The judge Christine Mée, the president of the tribunal, said there was serious evidence of a “corruption pact” between Sarkozy, Herzog and Azibert. Herzog, aged 65, and Azibert, 73, were given similar sentences of three years, two suspended.
The case, based on telephone taps, became known as the “Bismuth affair”; Paul Bismuth was the name the former president employed in connection to two burner telephones used to communicate with Herzog.
French detectives began monitoring Sarkozy’s communications in September 2013 as part of an investigation into claims he had received an illegal and undeclared €50m donation from the Libyan dictator Muammar Gaddafi to fund his successful 2007 presidential campaign.
What they heard from the recorded conversations pointed investigators in a new and unexpected direction. They revealed the former president and Herzog were “secretly” communicating using mobile telephones registered under false names.
Additional wiretaps on these phones picked up conversations suggesting Sarkozy had been in contact with Azibert, then a member of the cour de cassation – the highest court in France – via Herzog to request confidential information about the Bettencourt case.
Sarkozy, who is embroiled in several legal cases, has repeatedly denied accusations of any wrongdoing in all past and present investigations.

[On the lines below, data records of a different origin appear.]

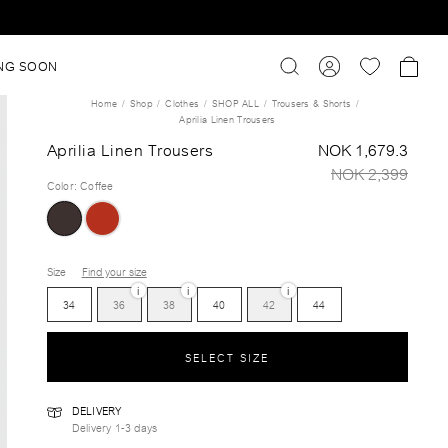
NG SOON
Home
Shop
Clothes
SHOP ALL
Trousers & Shorts
Aprilia Linen Trousers
Aprilia Linen Trousers
NOK 1,679.3
NOK 2,399
Color
:
Coffee
Size
Find your size
i
i
i
34
36
38
40
42
44
SELECT SIZE
DELIVERY
Delivery 1-3 days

He spent years attempting to have the Bismuth charges thrown out and the case dismissed. Herzog argued the secretly recorded conversations between him and Sarkozy were covered by client-lawyer privilege and could not be used as evidence.
Before his trial last year, Sarkozy had said he welcomed the hearing as a chance to “clean my name”.
“I am combative. I have no intention of being accused of things I haven’t done. I’m not corrupt and what has been inflicted on me is a scandal that will rest in the annals. The truth will out,” Sarkozy told BFMTV.
The former president is expected to appear in court later this month in yet another case, the “Bygmalion affair”, in which he is accused of overspending on his 2012 re-election bid.
He is also being investigated on allegations of influence peddling and “laundering of crime or misdemeanour” related to consulting activities in Russia.
Sarkozy supporters have accused French judges of making the former president the target of an unfair and relentless legal crusade.
He is the first former president to appear in court on criminal charges. His predecessor Jacques Chirac was charged and convicted, receiving a two-year suspended sentence, over fake jobs at City Hall when he was mayor of Paris – but was spared taking the stand because of ill health.
At the end of his two-week trial last year, Sarkozy’s said: “This case has been for me the stations of the cross. But if that was the price to pay for the truth to come out, I am ready to accept it … I still have confidence in the justice of our country.”
Herzog was also convicted of breaching the rules of professional secrecy between him and his client. Herzog and Azibert have announced they will appeal against their conviction.
After the verdict, Damien Abad, the president of LR’s parliamentary group, tweeted: “Today I want to again express my friendship with President Nicolas Sarkozy. His life has been a succession of trials that he has never ceased to overcome with energy and courage. Once again he will prove this. I am certain of it.”